Mieux que Sherlock Holmes1

Voilà un livre qui a tout pour surprendre ! Son objet, la monnaie — plus précisément les inscriptions coraniques figurant sur une série de dinars et de dirhams émis en Syrie peu avant l’an 700 — ne manquera pas, au moins dans un premier temps, de dérouter les lecteurs familiers des œuvres de l’auteur, chercheur connu de longue date comme pionnier de la sémiotique de l’espace et plus récemment en tant que sémioticien archéologue. Mais ce qu’ils retrouveront à coup sûr dès les premières pages, c’est son esprit de méthode, sa rigueur analytique et sa passion d’expliquer, quel que soit le champ d’investigation. Construit comme un théorème, ce livre administre une démonstration de part en part impeccable.

A tel point qu’il se pourrait que paradoxalement, à raison de la stricte démarche structurale qui le sous-tend, il prenne au dépourvu, plus que toute autre famille de lecteurs, celle des numismates, premiers connaisseurs en la matière mais en général enclins à privilégier plutôt les approches de type historique ou iconologique. L’intrusion de la sémiotique n’est probablement pas chose fréquente en leur domaine, et on peut imaginer qu’ils se demanderont ce que vient faire chez eux le représentant d’une discipline aux procédures et au langage aussi particuliers. Ce à quoi on pourrait répondre que la question du sens, préoccupation propre de la sémiotique, se pose à propos de tout, et qu’il n’y a dès lors rien d’étonnant à ce que les sémioticiens trouvent dans tous les produits de la culture matière à cerner, à expliciter, à approfondir les principes fondamentaux de notre compréhension du monde, indépendamment du type de matériau empirique pris en considération — textes ou images, comportements et pratiques, ou « objets » proprement dits. Des pièces de monnaie ne constituent à cet égard qu’un cas parmi d’autres, mais qui suscite tout spécialement l’attention compte tenu de la multiplicité des dimensions signifiantes qu’il imbrique — économique bien sûr, mais aussi politique, juridique, et, s’agissant de l’or des califes damascènes du premier siècle de l’Hégire, religieuse.

Note de bas de page 2 :

 De ce point de vue, l’auteur est le meilleur compère en sémiotique d’un autre grand résolveur d’énigmes (dans le domaine de la peinture, pour ce qui le concerne), à savoir Tarcisio Lancioni, dont on pourra lire en particulier « Jan Van Eyck et les Époux Arnolfini, ou les aventures de la pertinence », Actes Sémiotiques, 116 (Pertinente impertinence), 2013.

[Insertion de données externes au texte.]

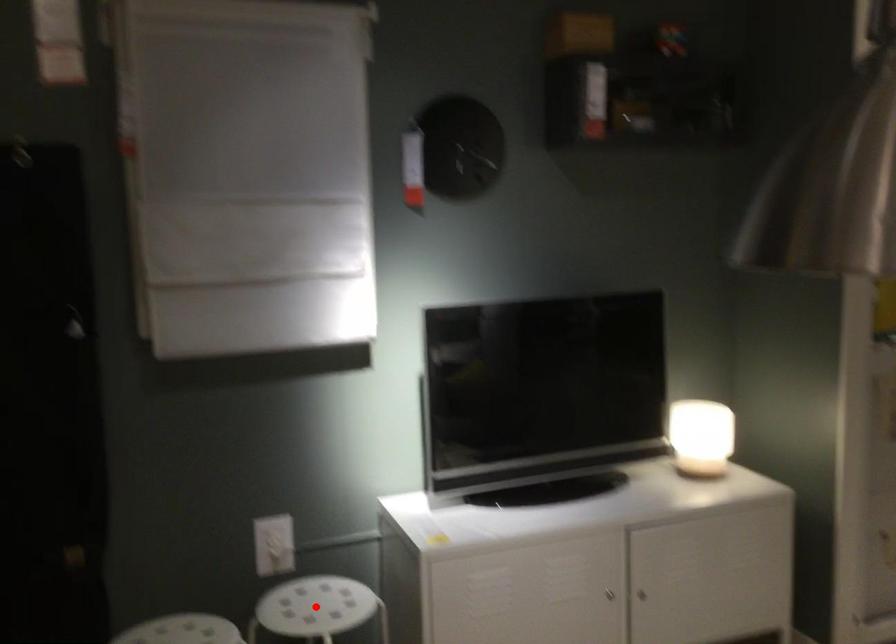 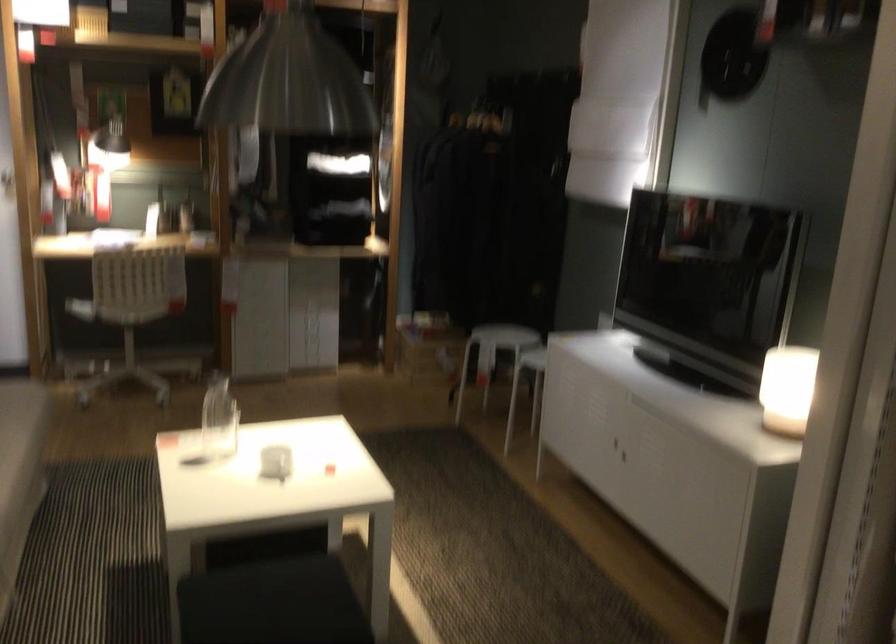 Question: I am providing you with two images of the same scene from different viewpoints. A red point is marked on the first image. Is the red point's position out of view in image 2?

Choices:
 (A) Yes
 (B) No

Answer: (A) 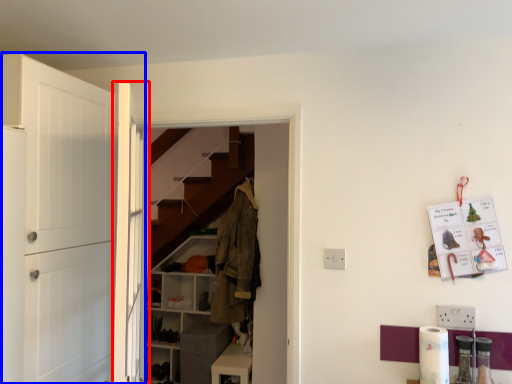 Question: Which point is further to the camera, door (highlighted by a red box) or door (highlighted by a blue box)?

A ces visées de compréhension générale communément poursuivies, l’originalité de Manar Hammad est ici, comme d’ailleurs dans l’ensemble de ses ouvrages, d’en ajouter par sa pratique une autre, particulièrement pertinente en l’espèce bien que procédant d’un geste en lui-même tant soit peu impertinent. Là où la plupart pensent avoir affaire à des choses qui vont de soi, il voit, lui, autant d’énigmes. Frappées en terre d’Islam, les pièces prises pour objet d’étude portent toutes des inscriptions tirées du Coran : pour beaucoup, pour un collectionneur moyen, peu importe de quelles formules il s’agit au juste, et comment elles sont agencées. Il en va tout différemment sous le regard scrutateur du sémioticien. Ce qu’il découvre à la faveur d’une méticuleuse analyse linguistique et plastique de ces inscriptions, et de leur mise en relation avec diverses données textuelles et extra-textuelles connexes, ce sont des combinaisons d’énoncés imprévues, en partie lacunaires, qui paraissent énigmatiques et pourraient être prises pour arbitraires. Et ce à quoi sert alors la sémiotique en tant qu’outil théorique et surtout méthodologique, c’est à dégager la logique sous-jacente à ces particularités étranges, et par là à démontrer qu’elles n’ont rien d’aléatoire. Cela en dépassant l’à-peu-près des idées convenues et le vague des réponses toutes faites, au risque de scandaliser ceux qui jusqu’alors s’en contentaient2.

Note de bas de page 3 :

 « L’architecture du thé », in M. Hammad, Lire l’espace, comprendre l’architecture, Paris-Limoges, Geuthner-Pulim, 2006, p. 50. L’idée est reprise dans le présent volume et y joue un rôle clef (§ 2.6, « Analyse énonciative de l’expression non verbale des monnaies épigraphiques »). Sur la négation non-verbale, voir aussi Massimo Leone, « Une iconographie paradoxale : les saints briseurs d’idole », Actes Sémiotiques, 118, 2015.

Note de bas de page 4 :

 Palmyre. Transformations urbaines, Paris, Geuthner, 2010, pp. 87-95.

Note de bas de page 5 :

 « Du pain », Aux racines du Proche-Orient arabe, ou Manarades, Paris, Geuthner, 2003, p. 17.

Note de bas de page 6 :

 « Vilniaus Universitetas, exploration sémiotique », Sémiotiser l’espace. Décrypter architecture et archéologie, Paris, Geuthner, 2015, pp. 345-348.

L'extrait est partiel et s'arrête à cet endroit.